* PROBLEM TO WORK ON:
Looking through the data below, work out how many lines have the word "pubblico". Reply with that number only.

* DATA RECORDS:
↓
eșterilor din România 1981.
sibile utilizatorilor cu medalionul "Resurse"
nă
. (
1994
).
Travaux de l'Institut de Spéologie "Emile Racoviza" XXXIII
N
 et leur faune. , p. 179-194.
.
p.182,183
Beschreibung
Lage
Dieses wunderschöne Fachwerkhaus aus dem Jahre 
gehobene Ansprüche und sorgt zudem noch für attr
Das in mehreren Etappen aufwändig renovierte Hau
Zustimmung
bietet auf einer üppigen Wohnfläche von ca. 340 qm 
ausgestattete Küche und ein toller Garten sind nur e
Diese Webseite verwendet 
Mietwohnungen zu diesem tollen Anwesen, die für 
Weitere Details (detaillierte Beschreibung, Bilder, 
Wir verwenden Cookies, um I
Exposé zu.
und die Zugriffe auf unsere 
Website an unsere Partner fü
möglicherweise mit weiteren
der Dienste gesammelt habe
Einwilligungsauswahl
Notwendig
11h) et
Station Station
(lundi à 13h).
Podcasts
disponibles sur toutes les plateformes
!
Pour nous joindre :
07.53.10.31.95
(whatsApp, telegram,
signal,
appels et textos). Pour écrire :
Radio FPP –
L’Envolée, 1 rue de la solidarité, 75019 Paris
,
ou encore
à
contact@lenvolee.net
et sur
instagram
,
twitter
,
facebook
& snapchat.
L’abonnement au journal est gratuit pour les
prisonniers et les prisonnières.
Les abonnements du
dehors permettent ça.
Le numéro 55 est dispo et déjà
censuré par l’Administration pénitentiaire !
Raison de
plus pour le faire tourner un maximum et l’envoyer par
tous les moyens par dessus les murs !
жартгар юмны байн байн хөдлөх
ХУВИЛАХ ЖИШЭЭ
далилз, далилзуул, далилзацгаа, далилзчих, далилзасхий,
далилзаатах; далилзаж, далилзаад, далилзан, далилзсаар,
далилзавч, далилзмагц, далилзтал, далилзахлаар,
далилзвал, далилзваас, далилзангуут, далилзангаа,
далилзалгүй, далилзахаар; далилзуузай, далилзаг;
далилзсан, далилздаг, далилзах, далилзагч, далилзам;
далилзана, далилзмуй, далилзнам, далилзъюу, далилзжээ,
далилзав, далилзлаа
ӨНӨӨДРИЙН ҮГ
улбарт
↑
↓
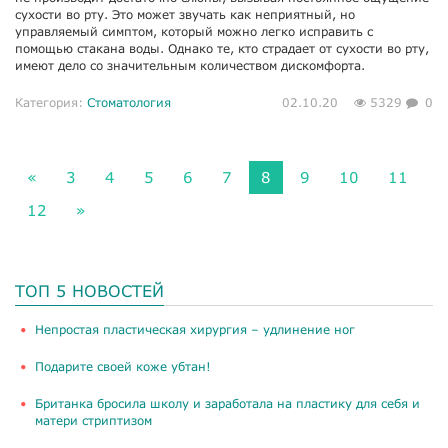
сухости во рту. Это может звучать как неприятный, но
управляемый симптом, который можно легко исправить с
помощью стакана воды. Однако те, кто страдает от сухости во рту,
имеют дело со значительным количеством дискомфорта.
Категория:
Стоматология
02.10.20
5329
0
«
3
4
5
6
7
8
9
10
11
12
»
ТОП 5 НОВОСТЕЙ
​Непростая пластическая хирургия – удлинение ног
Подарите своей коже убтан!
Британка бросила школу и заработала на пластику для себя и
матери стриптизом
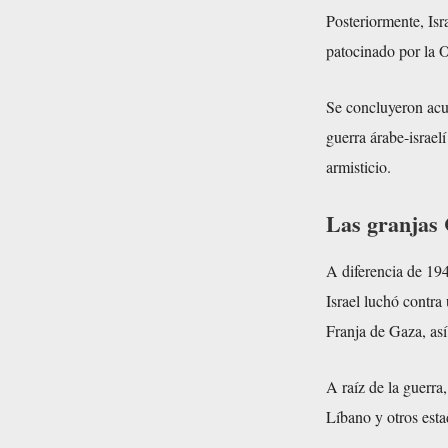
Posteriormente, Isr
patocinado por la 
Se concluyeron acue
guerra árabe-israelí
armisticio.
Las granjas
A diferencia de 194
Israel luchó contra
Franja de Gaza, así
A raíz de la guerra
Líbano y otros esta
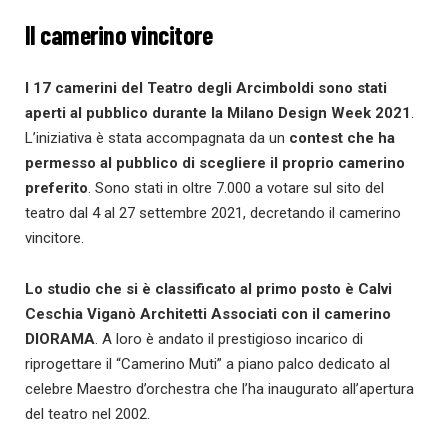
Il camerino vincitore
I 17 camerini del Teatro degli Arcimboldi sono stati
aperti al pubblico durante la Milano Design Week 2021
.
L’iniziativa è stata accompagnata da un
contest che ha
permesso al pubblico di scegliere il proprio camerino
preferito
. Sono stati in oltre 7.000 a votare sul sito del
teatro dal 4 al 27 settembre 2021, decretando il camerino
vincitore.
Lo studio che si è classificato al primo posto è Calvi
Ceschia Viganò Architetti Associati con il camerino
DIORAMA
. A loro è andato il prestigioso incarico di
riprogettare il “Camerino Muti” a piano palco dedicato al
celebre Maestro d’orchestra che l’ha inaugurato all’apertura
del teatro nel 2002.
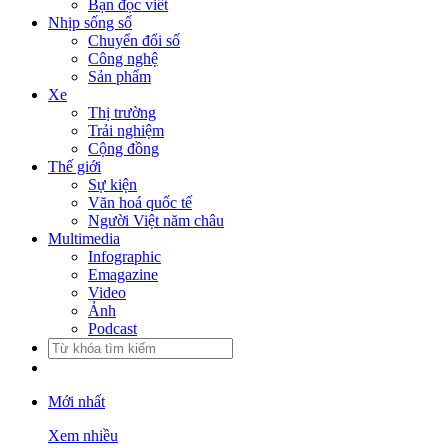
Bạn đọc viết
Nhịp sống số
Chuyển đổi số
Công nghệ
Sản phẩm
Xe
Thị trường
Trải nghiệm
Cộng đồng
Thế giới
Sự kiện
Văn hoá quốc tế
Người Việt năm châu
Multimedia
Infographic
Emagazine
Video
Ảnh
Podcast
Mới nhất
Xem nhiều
↑
* ANSWER TO THIS EXERCISE:
2